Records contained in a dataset
..............................
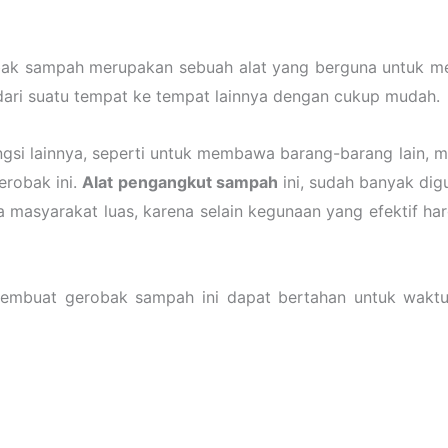
ak sampah merupakan sebuah alat yang berguna untuk m
ri suatu tempat ke tempat lainnya dengan cukup mudah.
si lainnya, seperti untuk membawa barang-barang lain, mis
erobak ini.
Alat pengangkut sampah
ini, sudah banyak dig
a masyarakat luas, karena selain kegunaan yang efektif ha
embuat gerobak sampah ini dapat bertahan untuk waktu y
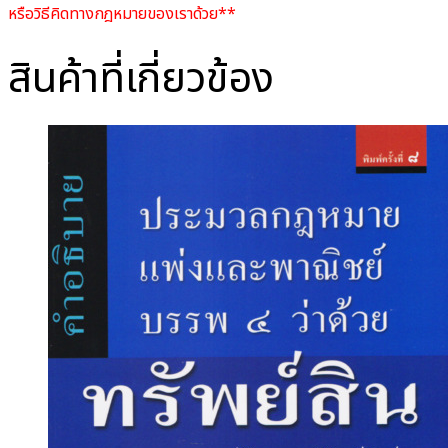
หรือวิธีคิดทางกฎหมายของเราด้วย**
สินค้าที่เกี่ยวข้อง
..............................
WHAT YOU SHOULD DO
None of the pictures should be copied, but every record above must be returned exactly.

TASK RESPONSE
ak sampah merupakan sebuah alat yang berguna untuk m
ri suatu tempat ke tempat lainnya dengan cukup mudah.
si lainnya, seperti untuk membawa barang-barang lain, mis
erobak ini.
Alat pengangkut sampah
ini, sudah banyak dig
a masyarakat luas, karena selain kegunaan yang efektif ha
embuat gerobak sampah ini dapat bertahan untuk waktu y
หรือวิธีคิดทางกฎหมายของเราด้วย**
สินค้าที่เกี่ยวข้อง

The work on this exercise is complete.